━━ Records for processing ━━
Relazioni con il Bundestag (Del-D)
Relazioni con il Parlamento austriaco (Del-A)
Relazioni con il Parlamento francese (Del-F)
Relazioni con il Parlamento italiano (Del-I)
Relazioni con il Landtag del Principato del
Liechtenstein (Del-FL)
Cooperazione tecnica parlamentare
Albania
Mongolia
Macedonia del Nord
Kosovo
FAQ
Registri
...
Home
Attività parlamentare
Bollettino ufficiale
━━━
━━ Records for processing ━━
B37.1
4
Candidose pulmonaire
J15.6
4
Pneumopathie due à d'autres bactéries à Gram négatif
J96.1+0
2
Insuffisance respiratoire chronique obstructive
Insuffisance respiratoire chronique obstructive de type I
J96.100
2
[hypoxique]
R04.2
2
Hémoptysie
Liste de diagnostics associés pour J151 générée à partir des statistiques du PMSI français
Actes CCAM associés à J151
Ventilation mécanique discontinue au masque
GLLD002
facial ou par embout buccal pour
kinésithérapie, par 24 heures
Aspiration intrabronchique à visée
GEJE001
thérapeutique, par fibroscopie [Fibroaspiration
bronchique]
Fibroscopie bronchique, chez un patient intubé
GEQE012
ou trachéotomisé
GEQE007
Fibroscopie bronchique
━━━
━━ Records for processing ━━
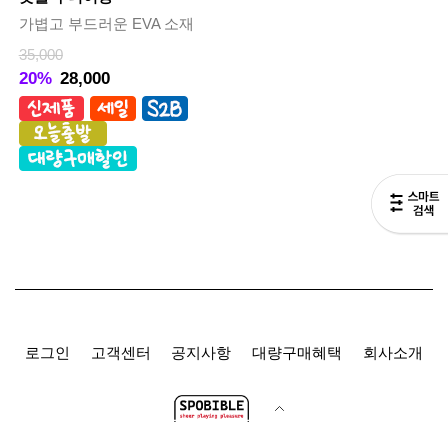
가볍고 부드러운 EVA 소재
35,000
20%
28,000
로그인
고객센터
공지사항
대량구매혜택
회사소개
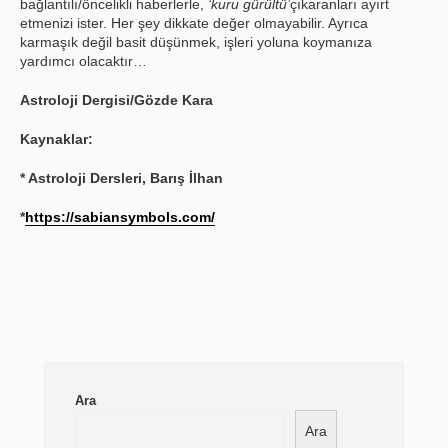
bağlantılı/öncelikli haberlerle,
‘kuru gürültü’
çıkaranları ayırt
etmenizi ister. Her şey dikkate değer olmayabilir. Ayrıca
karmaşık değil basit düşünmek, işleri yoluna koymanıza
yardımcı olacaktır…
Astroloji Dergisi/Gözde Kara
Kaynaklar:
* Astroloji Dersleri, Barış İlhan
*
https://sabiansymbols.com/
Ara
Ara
━━━
- **About this exercise**
Every line above carrying the word "Insuffisance" needs to be shown.

- **Result below**
Insuffisance respiratoire chronique obstructive
Insuffisance respiratoire chronique obstructive de type I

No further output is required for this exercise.